Morgan County, Colorado - Ryan left several days ahead of us to get started in Colorado. I had several more days of paperwork and preparation before we left home again, so I was relieved to finally have it all done and hit the road late Friday morning. As soon as I hit top speed, we experienced what I would call a "major" vibration. I exited on the next road. Nothing was visually off, so I circled around and tried again... same thing. The kids thought is was hilarious and great fun. They were laughing and making the "aaaahhhhh-ahhhh-ahhhhhh" noise along with all the vibrating. I could feel my frustration rising. All the while, I said prayers of thankfulness that this happened only a couple miles from home. A few back and forth calls with Ryan, a few calls to local mechanics to see who could get me in last minute, a couple shakes at Wendy's to pass time with the kids, several laps around Wal-Mart and visits to the pet department to watch the fish, two plus hours later we were ready to roll again. Thankfully it seems that something had just gotten out of balance, and it was nothing more serious!

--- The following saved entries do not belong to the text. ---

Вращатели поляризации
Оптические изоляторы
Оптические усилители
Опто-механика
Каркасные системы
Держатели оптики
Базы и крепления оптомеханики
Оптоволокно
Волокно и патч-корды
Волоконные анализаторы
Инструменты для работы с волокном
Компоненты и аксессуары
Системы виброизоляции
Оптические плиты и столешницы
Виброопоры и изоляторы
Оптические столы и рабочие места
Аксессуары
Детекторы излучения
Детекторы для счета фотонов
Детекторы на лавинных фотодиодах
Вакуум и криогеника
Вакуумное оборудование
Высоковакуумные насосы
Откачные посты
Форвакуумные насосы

Sheridan County, Kansas - It has been humid lately. And by humid, I mean western Kansas humid, not eastern Kansas humid. The day I was there it was downright sweltering with temperatures in the high 90s and almost no wind. Yes, it's not common out here to have little to no wind.

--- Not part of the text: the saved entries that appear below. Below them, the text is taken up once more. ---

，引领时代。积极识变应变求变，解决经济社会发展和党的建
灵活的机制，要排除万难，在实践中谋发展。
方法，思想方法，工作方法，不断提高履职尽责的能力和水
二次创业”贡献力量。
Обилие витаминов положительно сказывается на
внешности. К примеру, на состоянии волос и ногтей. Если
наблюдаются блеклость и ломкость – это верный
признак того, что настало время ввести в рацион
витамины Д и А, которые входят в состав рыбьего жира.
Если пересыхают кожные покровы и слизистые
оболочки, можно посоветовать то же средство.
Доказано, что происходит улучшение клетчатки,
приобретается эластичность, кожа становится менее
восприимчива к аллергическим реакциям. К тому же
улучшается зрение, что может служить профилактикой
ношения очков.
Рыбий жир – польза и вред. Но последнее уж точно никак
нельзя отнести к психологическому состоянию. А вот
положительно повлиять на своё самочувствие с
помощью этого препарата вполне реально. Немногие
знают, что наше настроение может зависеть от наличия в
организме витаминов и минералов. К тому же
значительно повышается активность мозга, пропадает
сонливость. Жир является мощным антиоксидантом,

Out in that heat is where I met Stoney, a semi-retired farmer, whom wanted to come check out the "big harvest." It has been something on his to-do list for some time, and he drove 8 hours from the east to come watch. That is REAL desire to come watch harvest on a hot July day! Of course they have harvest east of us; but the fields are often smaller, and there isn't as much wheat in his area. The scale out west is just different. Here, the field sizes are often so much bigger, and they can hold a larger number of machines, larger headers, etc. It is a little humbling to think that someone would want to visit "US." In my mind, we just do what we do, but I guess it is no different than me going to see other sectors of agriculture, like the strawberry patch earlier in the season. I think we as farmers and ranchers, of whatever type, typically have a great respect for the profession and enjoy seeing and learning what goes on in other areas different than out our own backdoor.